Stopping the front lens:


and stopping the rear lens:


It's pretty obvious, I think, that this particular combo looks pretty good if one stops down the front lens, but looks like complete junk if one stops down the rear. Stopping down the rear lens introduces a lot of transverse CA, and the resolution never does get decent at the edge.

Not all combos will work this same way or to this same extent -- it depends on the details of the lenses. But it should be obvious that stopping properly can have a huge effect on the result.

By the way, it's interesting to notice that this combo exhibits quite a bit of longitudinal CA. You can see in the first row of photos that dots in front of focus have red halos, while dots behind focus have blue. This effect is most obvious at wide apertures and diminishes as the lens is stopped down.

The crops are actual pixels at 4752x3168 from a Canon T1i camera, sensor size 22.3 mm x 14.9mm.

--Rik

[morfa]

Wow, I can't thank you enough for this Rik! I've been trying to get my head around this many times and I always end up in confusion. Now it makes perfect sense!

[rjlittlefield]

You're very welcome. I know that feeling all too well.

I've had to spend lots of time coming to grips with what apertures do. By "lots", I mean literally weeks of full-time confusion.

If I can help somebody else get it faster, that's great!

--Rik

[rjlittlefield]

There's one more aspect of combos and apertures that I want to cover before we close out this topic.

Consider the following setup:



This is the same setup I've been using up above to illustrate effects on CA and resolution.

But now I want to talk about geometry.

Here are two pictures that may make your head hurt. They're straight out of the camera except for being resized. There's no change to any of the optics except which lens was stopped down. And no, that right-hand image is not flipped.



That's correct -- stopping down the rear lens causes inverted perspective, so that things closer to the lens look smaller.

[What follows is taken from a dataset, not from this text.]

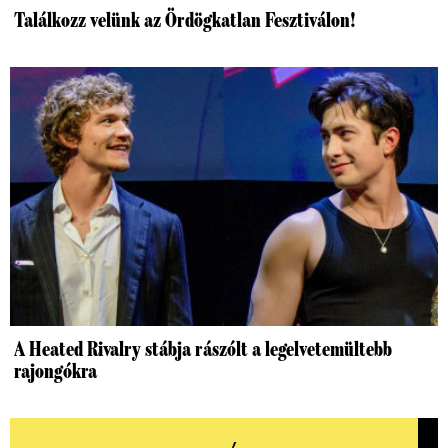
Találkozz velünk az Ördögkatlan Fesztiválon!
A Heated Rivalry stábja rászólt a legelvetemültebb
rajongókra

What's going on is that moving the position of the limiting aperture changes the position of the entrance pupil.

In the first case, stopping down the front lens puts the entrance pupil in the middle of that lens, resulting in a normal perspective where things that are closer to the lens look bigger.

In the second case, stopping down the rear lens essentially puts the entrance pupil way in front of the front lens, actually on the back side of the focus plane. Things that are closer to the entrance pupil still look bigger, as you might expect when I say it that way. But because the entrance pupil is on the back side of the focus plane, this means that things look bigger when they are farther away from the lens. Magnification increases with distance from the lens!

This probably all seems like something from Alice in Wonderland. But perhaps a few ray diagrams will clear things up.

Here are the overview pictures.


Zooming in on the object and the lens makes it easier to see.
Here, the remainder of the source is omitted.